I can think of a few ways, mostly involving argmax or idxmax, to get either an ndarray or a Series which we can use to fill the column.
We could drop down to numpy, find the maximum locations (where the 1s are) and use those to index into an array version of new_col:
In [148]: np.take(new_col,np.argmax(df.values,1))
Out[148]: array([ 1, 7, 10, 3])
We could make a Series with new_col as the values and the columns as the index, and index into that with idxmax:
In [116]: pd.Series(new_col, index=df.columns).loc[df.idxmax(1)].values
Out[116]: array([ 1, 7, 10, 3])
We could use get_indexer to turn the column idxmax results into integer offsets we can use with new_col:
In [117]: np.array(new_col)[df.columns.get_indexer(df.idxmax(axis=1))]

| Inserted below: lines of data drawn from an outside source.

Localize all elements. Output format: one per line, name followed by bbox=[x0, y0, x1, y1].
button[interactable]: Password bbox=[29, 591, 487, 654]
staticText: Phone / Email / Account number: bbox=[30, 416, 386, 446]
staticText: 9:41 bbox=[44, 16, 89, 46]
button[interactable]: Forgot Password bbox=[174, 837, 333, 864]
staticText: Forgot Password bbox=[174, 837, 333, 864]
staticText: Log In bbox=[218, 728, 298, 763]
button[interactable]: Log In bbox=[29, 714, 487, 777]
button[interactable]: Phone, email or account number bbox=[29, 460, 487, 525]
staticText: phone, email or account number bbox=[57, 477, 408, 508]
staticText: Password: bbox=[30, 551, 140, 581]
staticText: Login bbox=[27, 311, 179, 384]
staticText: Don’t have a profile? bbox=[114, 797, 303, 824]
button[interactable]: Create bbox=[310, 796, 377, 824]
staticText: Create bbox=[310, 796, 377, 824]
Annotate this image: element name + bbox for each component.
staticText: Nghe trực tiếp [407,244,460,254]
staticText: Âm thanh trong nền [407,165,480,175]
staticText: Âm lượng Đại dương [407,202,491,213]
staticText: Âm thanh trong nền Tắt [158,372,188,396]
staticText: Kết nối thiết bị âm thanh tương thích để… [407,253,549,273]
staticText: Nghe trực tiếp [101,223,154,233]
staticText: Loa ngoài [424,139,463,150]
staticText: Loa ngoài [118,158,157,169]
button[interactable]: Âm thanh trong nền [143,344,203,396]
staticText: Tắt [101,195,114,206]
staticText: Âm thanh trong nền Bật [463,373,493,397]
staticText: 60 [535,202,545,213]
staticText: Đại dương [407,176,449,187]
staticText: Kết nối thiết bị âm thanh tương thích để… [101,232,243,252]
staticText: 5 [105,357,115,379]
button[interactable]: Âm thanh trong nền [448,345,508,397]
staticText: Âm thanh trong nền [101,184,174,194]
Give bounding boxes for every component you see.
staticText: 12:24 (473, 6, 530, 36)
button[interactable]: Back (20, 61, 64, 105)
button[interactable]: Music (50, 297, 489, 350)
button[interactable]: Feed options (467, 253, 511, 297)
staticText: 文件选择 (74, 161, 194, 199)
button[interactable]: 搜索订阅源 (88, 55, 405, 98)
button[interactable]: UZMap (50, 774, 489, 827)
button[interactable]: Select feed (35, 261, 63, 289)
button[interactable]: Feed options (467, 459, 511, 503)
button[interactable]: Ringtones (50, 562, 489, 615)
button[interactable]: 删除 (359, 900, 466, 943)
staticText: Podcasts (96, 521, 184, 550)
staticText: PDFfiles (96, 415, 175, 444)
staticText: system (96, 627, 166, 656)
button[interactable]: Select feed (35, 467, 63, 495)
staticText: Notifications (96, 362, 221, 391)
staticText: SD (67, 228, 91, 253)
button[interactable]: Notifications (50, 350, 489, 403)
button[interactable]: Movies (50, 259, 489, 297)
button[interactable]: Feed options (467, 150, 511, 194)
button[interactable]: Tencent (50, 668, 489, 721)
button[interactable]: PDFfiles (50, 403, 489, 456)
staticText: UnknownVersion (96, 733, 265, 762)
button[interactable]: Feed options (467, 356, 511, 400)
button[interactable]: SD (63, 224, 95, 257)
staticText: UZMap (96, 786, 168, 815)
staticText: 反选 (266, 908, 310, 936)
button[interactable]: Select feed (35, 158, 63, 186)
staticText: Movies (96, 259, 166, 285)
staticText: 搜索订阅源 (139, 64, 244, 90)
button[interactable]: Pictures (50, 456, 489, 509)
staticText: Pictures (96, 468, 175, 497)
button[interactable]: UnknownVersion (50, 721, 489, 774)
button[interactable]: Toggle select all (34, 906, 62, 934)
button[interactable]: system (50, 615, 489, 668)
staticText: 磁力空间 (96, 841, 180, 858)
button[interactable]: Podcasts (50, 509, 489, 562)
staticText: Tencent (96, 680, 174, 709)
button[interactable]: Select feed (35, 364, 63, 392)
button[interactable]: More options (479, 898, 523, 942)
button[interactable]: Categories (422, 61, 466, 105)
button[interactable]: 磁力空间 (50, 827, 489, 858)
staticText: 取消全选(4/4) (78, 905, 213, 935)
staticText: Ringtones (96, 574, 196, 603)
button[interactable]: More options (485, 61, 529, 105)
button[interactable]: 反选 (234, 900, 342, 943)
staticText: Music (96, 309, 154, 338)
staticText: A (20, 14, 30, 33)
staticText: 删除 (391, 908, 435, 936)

Out[117]: array([ 1, 7, 10, 3])
Or (and this seems very wasteful) we could make a new frame with the new columns and use idxmax directly:
In [118]: pd.DataFrame(df.values, columns=new_col).idxmax(1)
Out[118]:
0 1
1 7
2 10
3 3
dtype: int64
It's not the most elegant solution, but for me it beats the if/elif/elif loop:
d = {'A': 1, 'B': 3, 'C': 7, 'D': 10}
def new_col(row):
k = row[row == 1].index.tolist()[0]
return d[k]
df['new_col'] = df.apply(new_col, axis=1)
Output:
A B C D new_col
1 1 0 0 0 1
2 0 0 1 0 7
3 0 0 0 1 10
4 0 1 0 0 3